- DJs rinse Butch's tracks because they're rhythmic skeletons—they sound good underneath almost anything. Ricardo Villalobos's recent music plays a similar role, but his shapes are different, with dense soundscapes that hold everything together—the kind of thing you'd layer with a Butch track, essentially. This makes a collaboration between the two a mouthwatering prospect, and they come correct with full-bodied club tracks.
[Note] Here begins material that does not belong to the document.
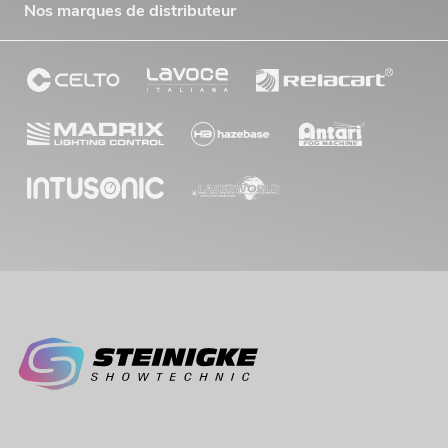
Nos marques de distributeur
The two sides of their first 12-inch as Butric, issued on Villalobos' recently resurgent Sei Es Drum label, are very different. There's a tinge of humour in the relentless surge of "Up," with the ascending synth feeling like a chemical rush that won't settle into a buzz. It's a close cousin of Barnt's memorable "Tunsten," but where that one dropped off into pure silliness, "Up" just keeps going without a kick drum in sight. It's a little one-dimensional, but the way it bangs the snares until you feel you're on the verge of a heart attack is a trip in itself.
"Balam" sprawls out over 14 minutes in grand (and patient) Villalobos fashion. A slow burner dense with weird little vocal snippets, it slowly adds layers of resonance until it's an analogue bubble bath. Much of Villalobos's finest work in recent times has been produced in collaboration with others (namely, Max Loderbauer), and though their first release as Butric is slightly uneven, it looks like he might have found his next partner in crime.